Is the Contact Lens Expiration Date Important?

A contact lens expiration date is marked on every individual lens package. Chances are high that you rarely look at that date, for a few reasons: it's just one of a bunch of numbers on a small package, it's not clear why it matters, and generally the dates are so far into the future that regular wearers use all of their lenses long before the date. But while the reasons behind it might not be clear, obeying the expiration date is an important part of safely wearing contact lenses.

What the Contact Lens Expiration Date Means

The U.S. Food and Drug Administration (FDA), which regulates contact lenses and other medical devices, requires rigorous safety and efficacy testing on such products. Contact lens manufacturers are required to demonstrate, through tests, that their lenses with solution blister packs will remain stable and safe for a certain period of time, for example, perhaps five years. Essentially what it means is that the lenses, and the solution that contains them, have only been tested for that period of time, which is then used to set the expiration date to stamp on each package.

The Dangers of Expired Lenses

Beyond those expiration dates, the manufacturer cannot guarantee that the lenses are safe to wear. What can happen to the lenses after the expiration date?

The most serious concern is that poorly sealed packaging could allow bacterial and fungal contamination into the solution. These were the two things tested for in a study published in The South African Optometrist about the safety of expired lenses. In this preliminary study, the researchers did find some contamination in expired lens packs, but they were unable to make any broad claims due to a very small sample size (their stated goal was more to spark further study than to answer the question authoritatively).

The Huffington Post posed the question of expired lens safety to eye doctors representing the American Academy of Ophthalmology and the American Optometric Association. The doctors confirmed that you should definitely not use expired lenses. The solution containing the lenses can go bad, they explained-specifically, it can become more acidic or more alkaline (basic). With an unstable pH (acidity), "the lens, when the solution expires, can cause infection and become very uncomfortable."

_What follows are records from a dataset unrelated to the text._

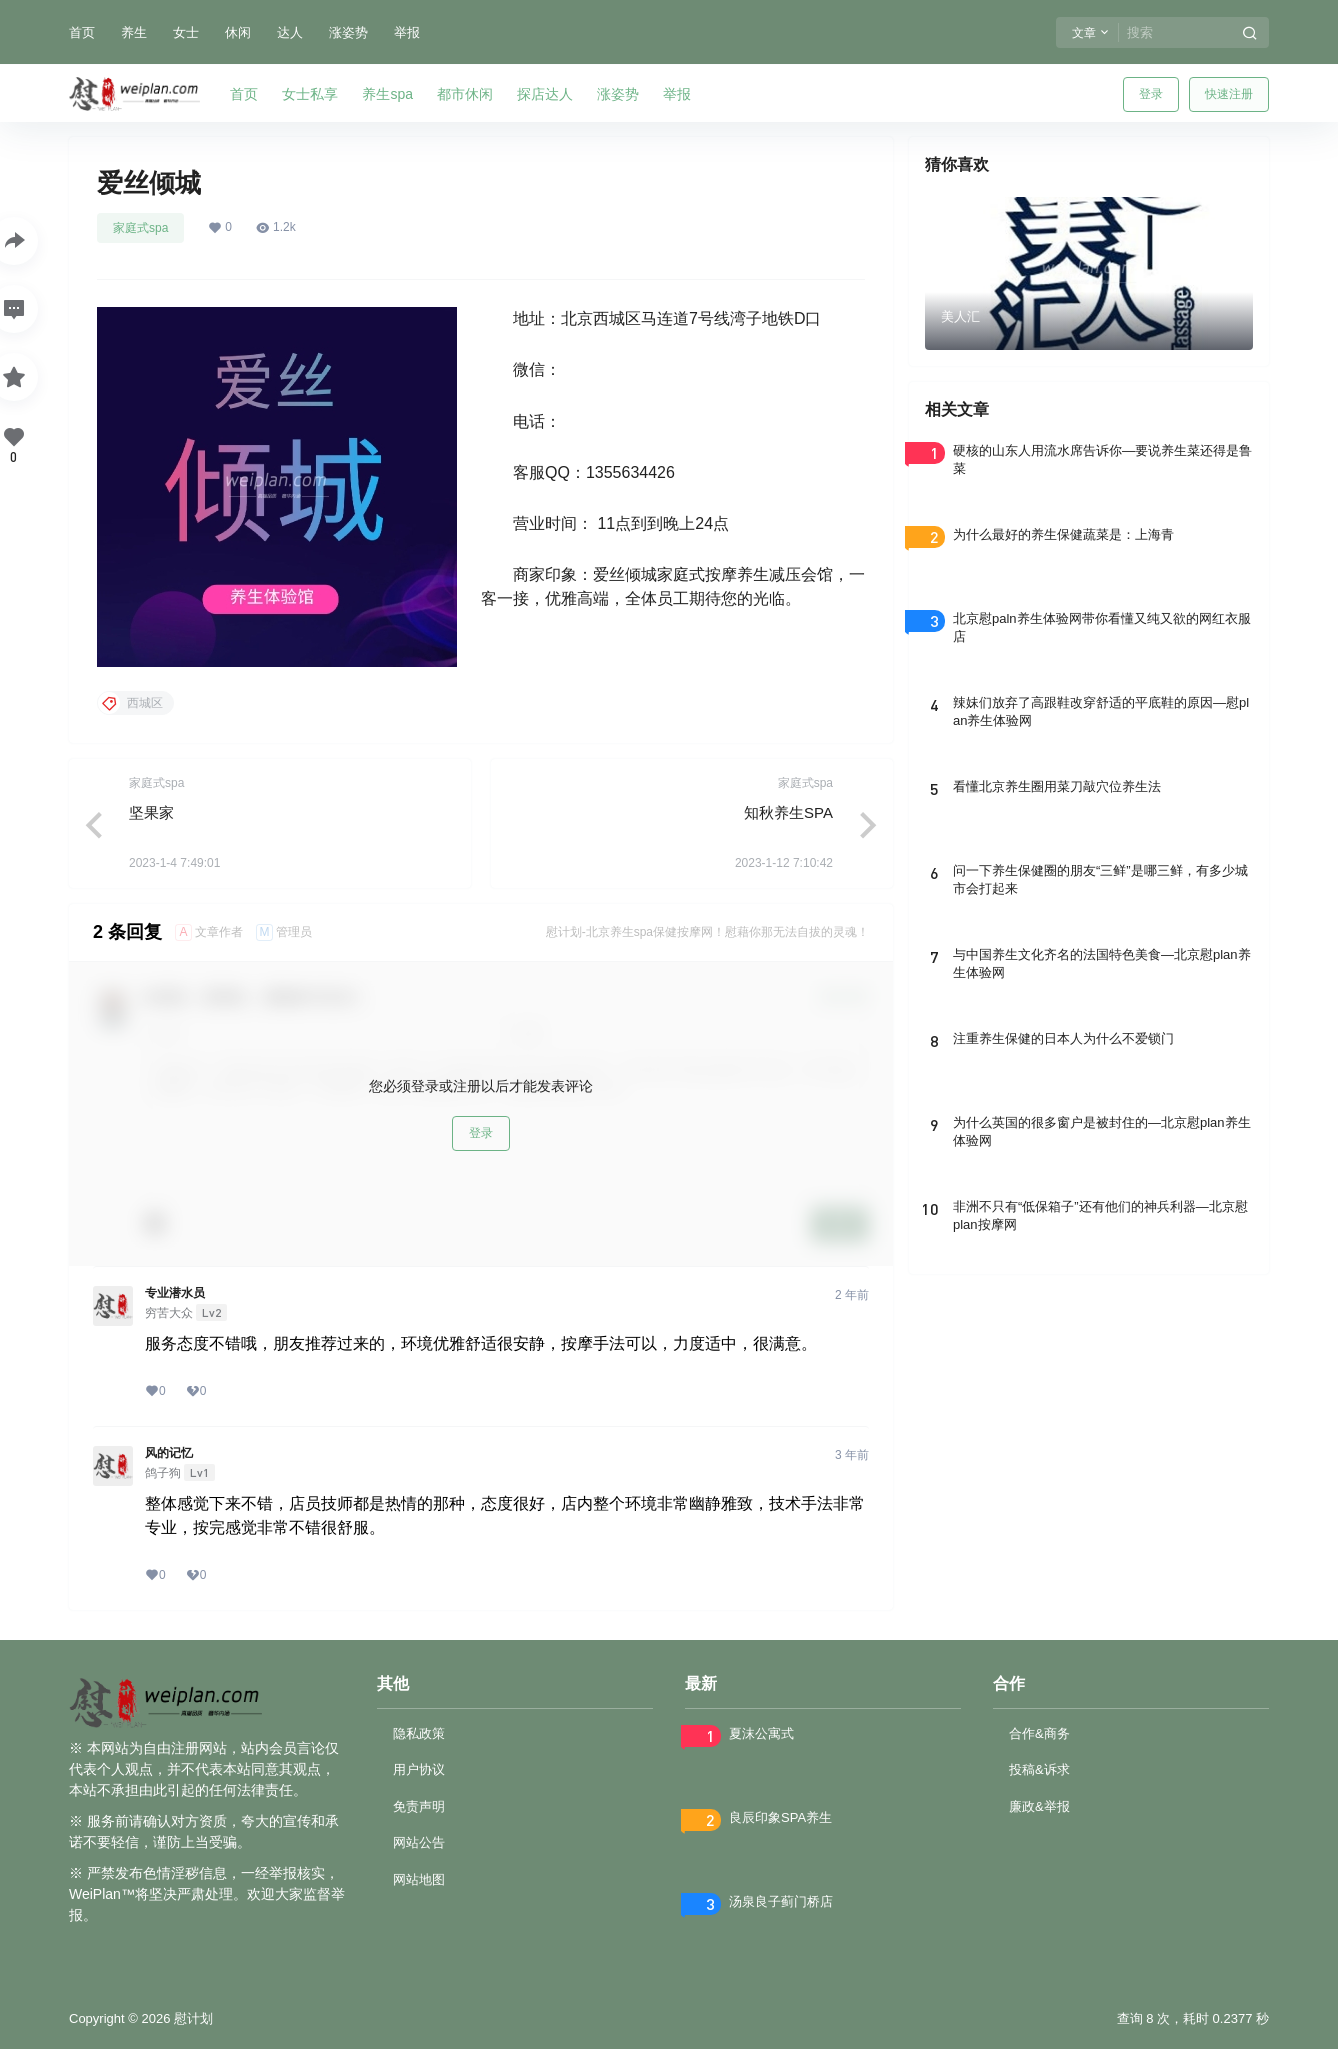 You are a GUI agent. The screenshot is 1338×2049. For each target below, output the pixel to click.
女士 (186, 32)
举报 (407, 32)
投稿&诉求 (1039, 1769)
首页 (82, 32)
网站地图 (419, 1879)
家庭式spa (140, 228)
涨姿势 (348, 32)
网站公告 (419, 1842)
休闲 (238, 32)
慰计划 (191, 2018)
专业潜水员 (175, 1293)
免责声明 (419, 1806)
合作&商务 (1039, 1733)
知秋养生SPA (788, 812)
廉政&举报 (1039, 1806)
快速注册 (1229, 94)
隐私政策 (419, 1733)
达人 (290, 32)
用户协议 (419, 1769)
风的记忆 (169, 1453)
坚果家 (151, 812)
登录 (1151, 94)
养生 (134, 32)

If a contact lens has survived the long shelf life before its marked expiration date, it has probably received some abuse-perhaps from being left in the bottom of a bag or crammed into a car glovebox. This means that there is a good chance that the packaging has been compromised, allowing contamination to enter.

Bacteria, fungi, and amoebae can cause serious eye infections that can lead to blindness. That risk, however small it may be, should be enough of a reason to heed the contact lens expiration date.